(Page-level text extractions)
━━━━
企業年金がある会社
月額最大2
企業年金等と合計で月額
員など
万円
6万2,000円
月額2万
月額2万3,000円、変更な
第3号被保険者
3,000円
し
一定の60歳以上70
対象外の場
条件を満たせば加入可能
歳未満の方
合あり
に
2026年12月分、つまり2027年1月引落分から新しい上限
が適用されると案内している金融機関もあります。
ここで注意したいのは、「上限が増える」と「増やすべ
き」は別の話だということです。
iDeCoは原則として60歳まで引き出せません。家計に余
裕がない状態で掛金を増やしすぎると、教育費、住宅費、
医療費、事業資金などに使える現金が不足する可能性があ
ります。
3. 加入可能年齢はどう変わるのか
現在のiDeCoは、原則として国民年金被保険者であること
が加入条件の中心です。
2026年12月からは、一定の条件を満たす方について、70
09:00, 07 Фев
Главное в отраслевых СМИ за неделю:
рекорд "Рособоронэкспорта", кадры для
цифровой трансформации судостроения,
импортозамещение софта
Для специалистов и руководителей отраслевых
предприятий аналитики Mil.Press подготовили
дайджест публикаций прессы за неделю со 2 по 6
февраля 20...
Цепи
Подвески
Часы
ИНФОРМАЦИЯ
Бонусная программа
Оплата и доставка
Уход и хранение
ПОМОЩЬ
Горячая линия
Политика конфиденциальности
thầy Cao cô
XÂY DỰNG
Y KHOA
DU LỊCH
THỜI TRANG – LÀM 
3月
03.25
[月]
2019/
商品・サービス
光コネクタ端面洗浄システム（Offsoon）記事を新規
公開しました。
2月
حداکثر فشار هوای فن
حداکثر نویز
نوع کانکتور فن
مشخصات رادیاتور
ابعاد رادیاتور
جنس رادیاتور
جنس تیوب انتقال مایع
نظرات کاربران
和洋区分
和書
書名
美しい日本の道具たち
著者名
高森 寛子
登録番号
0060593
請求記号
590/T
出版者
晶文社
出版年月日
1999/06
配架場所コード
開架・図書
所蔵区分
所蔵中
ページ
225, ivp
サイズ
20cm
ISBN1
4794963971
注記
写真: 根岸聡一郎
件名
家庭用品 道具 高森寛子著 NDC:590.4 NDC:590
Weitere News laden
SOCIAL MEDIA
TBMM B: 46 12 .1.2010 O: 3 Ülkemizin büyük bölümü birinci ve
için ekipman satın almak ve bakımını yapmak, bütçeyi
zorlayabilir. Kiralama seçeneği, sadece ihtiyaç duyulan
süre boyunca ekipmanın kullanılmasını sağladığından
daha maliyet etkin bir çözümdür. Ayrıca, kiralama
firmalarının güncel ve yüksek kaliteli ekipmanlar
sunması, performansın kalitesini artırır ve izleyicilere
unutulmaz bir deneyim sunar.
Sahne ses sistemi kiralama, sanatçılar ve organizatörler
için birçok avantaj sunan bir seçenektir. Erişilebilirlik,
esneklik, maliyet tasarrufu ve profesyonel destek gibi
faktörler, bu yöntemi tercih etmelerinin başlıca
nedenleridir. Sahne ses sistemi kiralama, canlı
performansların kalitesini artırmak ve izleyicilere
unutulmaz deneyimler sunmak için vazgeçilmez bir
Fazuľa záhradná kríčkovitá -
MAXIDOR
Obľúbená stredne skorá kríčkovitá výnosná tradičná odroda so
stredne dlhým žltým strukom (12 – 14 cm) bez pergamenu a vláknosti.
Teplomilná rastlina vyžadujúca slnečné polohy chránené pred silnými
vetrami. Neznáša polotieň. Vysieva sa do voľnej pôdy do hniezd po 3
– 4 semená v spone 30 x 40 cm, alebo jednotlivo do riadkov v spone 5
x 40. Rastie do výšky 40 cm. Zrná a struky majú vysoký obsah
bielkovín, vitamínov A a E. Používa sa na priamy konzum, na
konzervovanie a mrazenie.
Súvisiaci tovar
━━━━
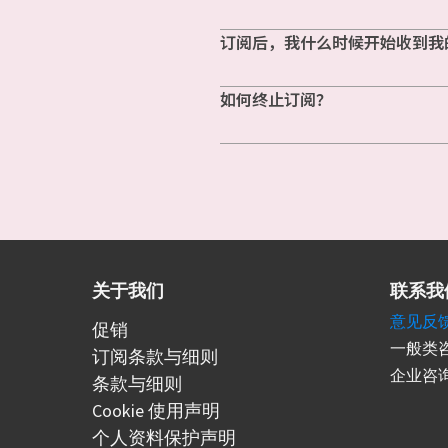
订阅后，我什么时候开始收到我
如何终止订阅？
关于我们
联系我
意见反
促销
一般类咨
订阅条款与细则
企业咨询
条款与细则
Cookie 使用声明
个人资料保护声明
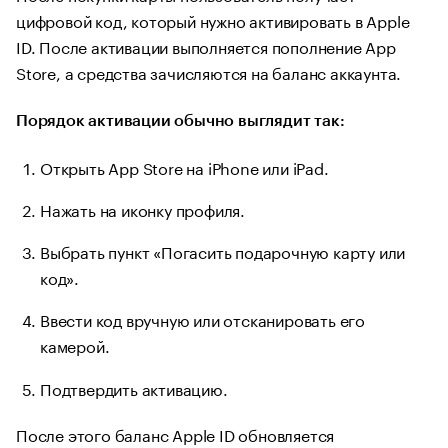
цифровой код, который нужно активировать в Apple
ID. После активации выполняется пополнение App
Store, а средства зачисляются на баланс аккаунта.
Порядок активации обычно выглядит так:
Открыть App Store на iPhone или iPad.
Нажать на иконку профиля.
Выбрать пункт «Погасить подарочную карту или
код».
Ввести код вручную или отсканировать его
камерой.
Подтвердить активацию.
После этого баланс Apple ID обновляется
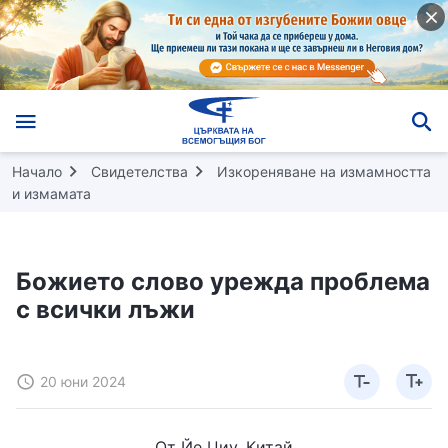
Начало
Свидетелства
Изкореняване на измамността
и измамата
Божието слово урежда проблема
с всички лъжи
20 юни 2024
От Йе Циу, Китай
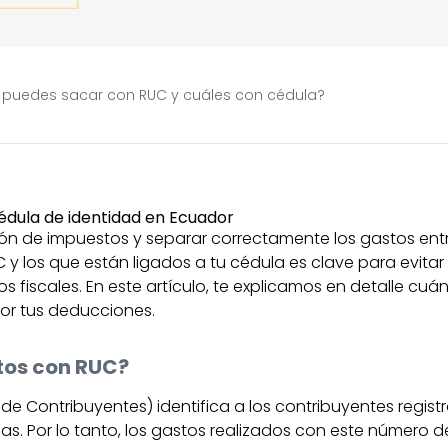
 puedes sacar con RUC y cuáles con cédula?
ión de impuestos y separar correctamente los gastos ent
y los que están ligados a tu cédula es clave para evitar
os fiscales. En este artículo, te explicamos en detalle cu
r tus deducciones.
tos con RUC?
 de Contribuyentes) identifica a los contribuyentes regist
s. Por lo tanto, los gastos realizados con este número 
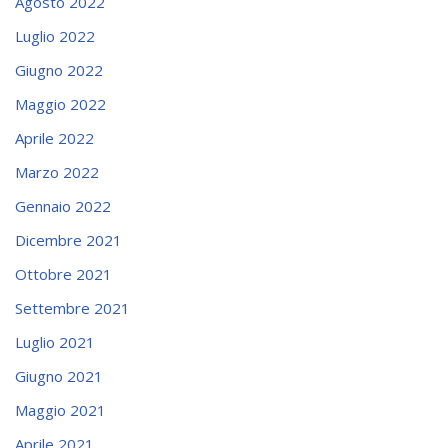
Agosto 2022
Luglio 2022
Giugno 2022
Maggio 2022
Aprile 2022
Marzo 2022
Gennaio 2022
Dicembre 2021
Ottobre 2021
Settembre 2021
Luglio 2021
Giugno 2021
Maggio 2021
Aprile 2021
━━━━
Problem details
From the line holding "için ekipman satın" to the line holding "Obľúbená stredne skorá", inclusive, restate each line above exactly as written.

Answer to this problem
için ekipman satın almak ve bakımını yapmak, bütçeyi
zorlayabilir. Kiralama seçeneği, sadece ihtiyaç duyulan
süre boyunca ekipmanın kullanılmasını sağladığından
daha maliyet etkin bir çözümdür. Ayrıca, kiralama
firmalarının güncel ve yüksek kaliteli ekipmanlar
sunması, performansın kalitesini artırır ve izleyicilere
unutulmaz bir deneyim sunar.
Sahne ses sistemi kiralama, sanatçılar ve organizatörler
için birçok avantaj sunan bir seçenektir. Erişilebilirlik,
esneklik, maliyet tasarrufu ve profesyonel destek gibi
faktörler, bu yöntemi tercih etmelerinin başlıca
nedenleridir. Sahne ses sistemi kiralama, canlı
performansların kalitesini artırmak ve izleyicilere
unutulmaz deneyimler sunmak için vazgeçilmez bir
Fazuľa záhradná kríčkovitá -
MAXIDOR
Obľúbená stredne skorá kríčkovitá výnosná tradičná odroda so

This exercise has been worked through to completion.